Integration problem in Bayes factor calculation for multinomial model

Question

This is one integration problem I encountered during the calculation of Bayes factor between two models given data $D$

One of the model, $M_0$ assumes the data accords to multinomial distribution, with the parameter $(\theta_1, \theta_2, \dots, \theta_k)$ and $\sum_{i=1}^k\theta_i= 1$.

Also we assume Dirichlet distribution for the prior, $\mathrm{Dir}(\alpha_1, \alpha_2, \dots,\alpha_k)$.

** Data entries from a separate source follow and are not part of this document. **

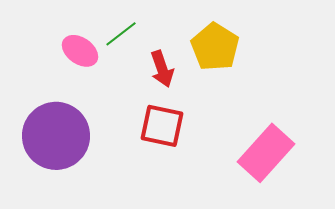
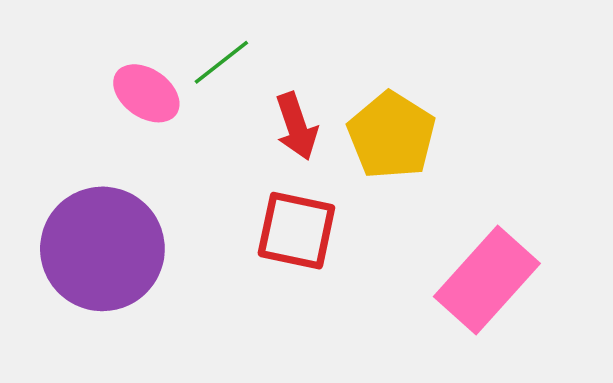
yellow pentagon: (215, 47) -> (392, 135), moved

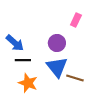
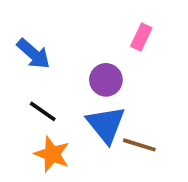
blue arrow: (15, 43) -> (33, 54), moved
black line: (23, 60) -> (43, 111), turned 35

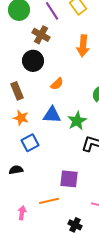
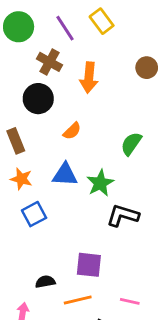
orange arrow: (83, 46) -> (89, 77), moved
black semicircle: (16, 170) -> (45, 282), moved
orange line: (49, 201) -> (78, 300), moved

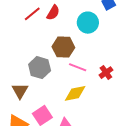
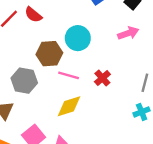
red semicircle: (53, 13) -> (33, 15), turned 105
cyan circle: (88, 23) -> (78, 38), moved

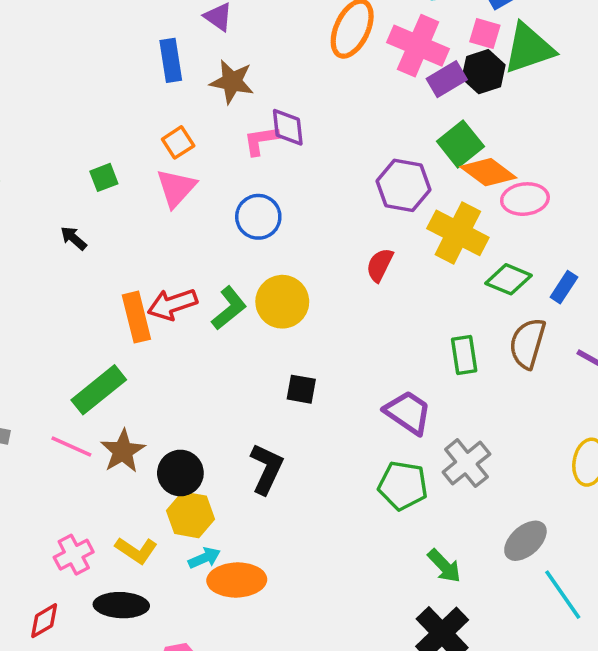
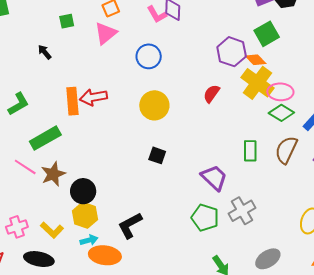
pink L-shape: (261, 140) -> (157, 14), turned -120
orange diamond: (488, 172) -> (256, 60), moved, size x0.7
pink ellipse: (525, 199) -> (280, 92), moved
green L-shape: (229, 308) -> (18, 104), moved
black L-shape: (267, 469) -> (130, 225), moved, turned -152

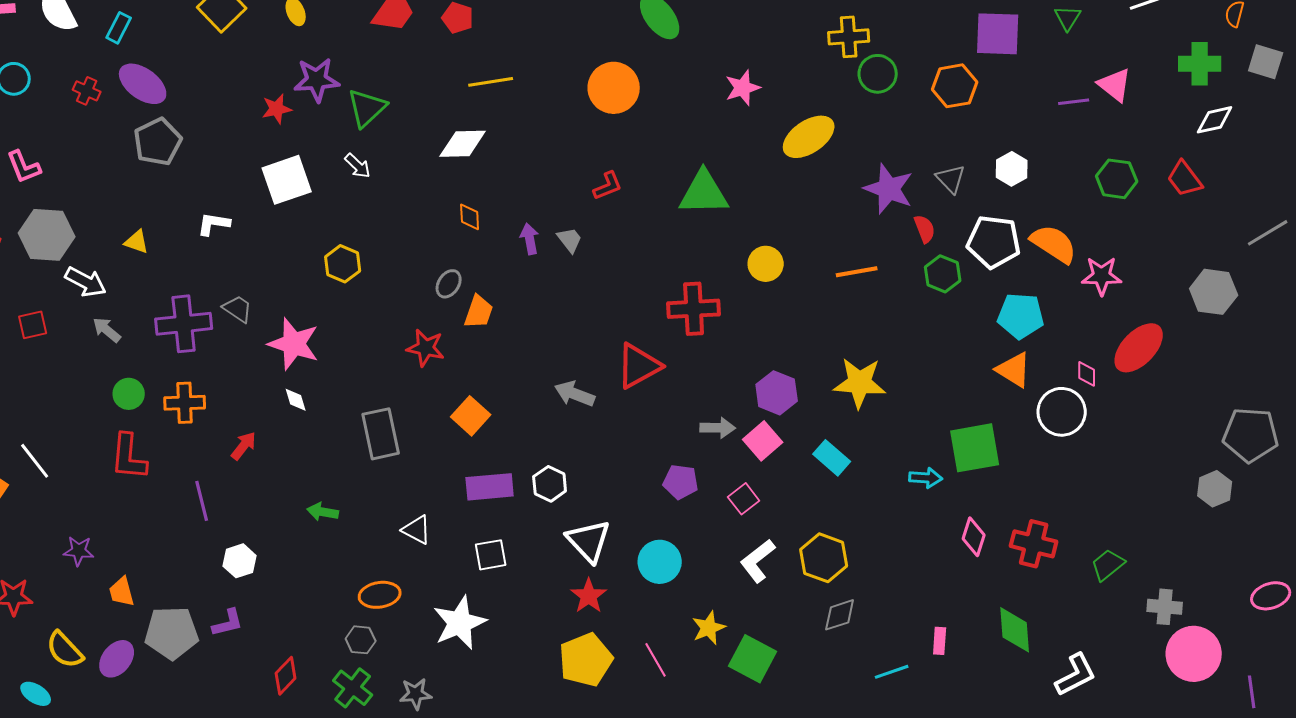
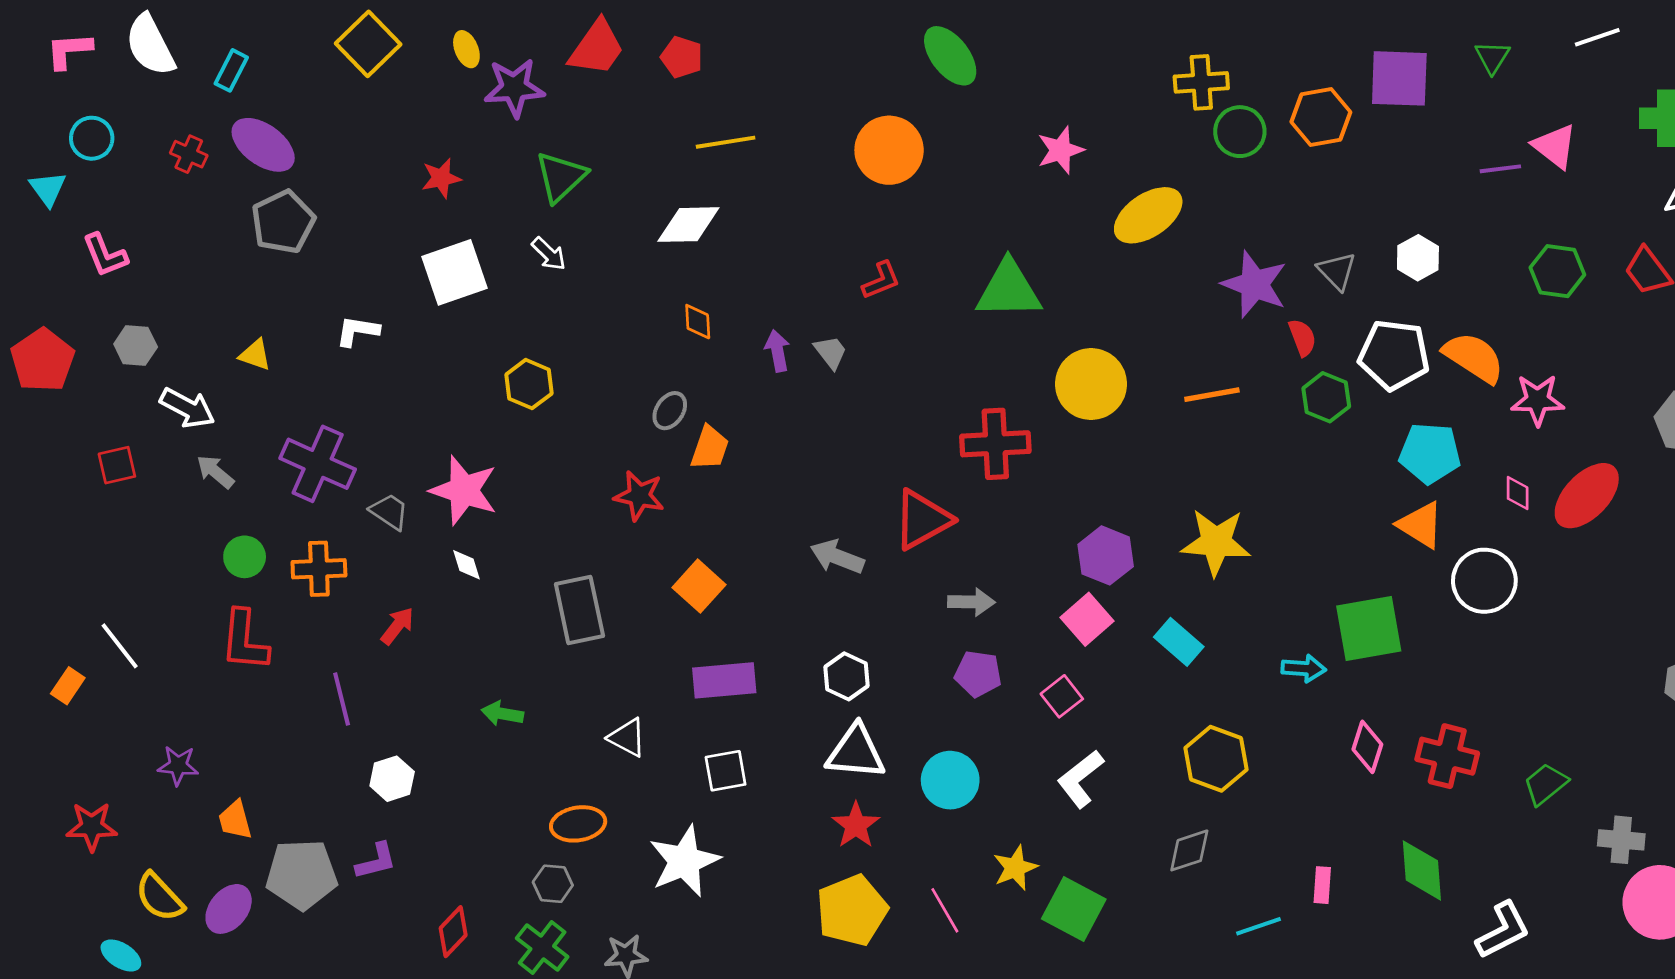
purple star: (317, 80) -> (514, 88), moved
orange hexagon: (955, 86) -> (1321, 117), moved
gray hexagon: (47, 235) -> (136, 346), size x0.6
yellow circle: (766, 264) -> (1091, 384), size x1.5
gray trapezoid: (238, 309) -> (389, 512), moved
purple cross: (184, 324) -> (318, 464), turned 30
pink diamond: (1087, 374) -> (1518, 493), moved
gray arrow: (718, 428) -> (971, 602), moved
white hexagon: (550, 484) -> (847, 676), moved
white triangle: (589, 541) -> (856, 752), turned -42
yellow hexagon: (824, 558) -> (1216, 759), moved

Now we want to calculate the marginal posterior $\mathrm{P}(D|M_0)$, which is proportional to

$\int_0^1(\prod_{i=1}^k \theta_i^{n_i + \alpha_i - 1}) \mathrm{d}(\theta_1\theta_2\dots \theta_k)$

I am stuck here, how to calculate this integral, which is subject to $\sum_{i=1}^k\theta_i= 1$?

Answer 1

I like to think of it this way: Every time you have a probability distribution, you also have the solution to an integral, since a probability distribution integrates to one by definition.

Since the Dirichlet prior is conjugate to the multinomial likelihood, the posterior distribution is also a Dirichlet. Thus, a simple way to find a solution to your integral is to match it up against the definition of the Dirichlet distribution, $$p(\boldsymbol{x}|\boldsymbol{\alpha}) = \frac{1}{\mathrm{B}(\boldsymbol{\alpha})}\prod_{i=1}^Kx_i^{\alpha_i-1},$$ where $\mathrm{B}(\cdot)$ is the multinomial beta function. Because the Dirichlet integrates to one (on the simplex), you can see that the solution to your integral is $\mathrm{B}(\boldsymbol{\alpha}+\boldsymbol{n})$.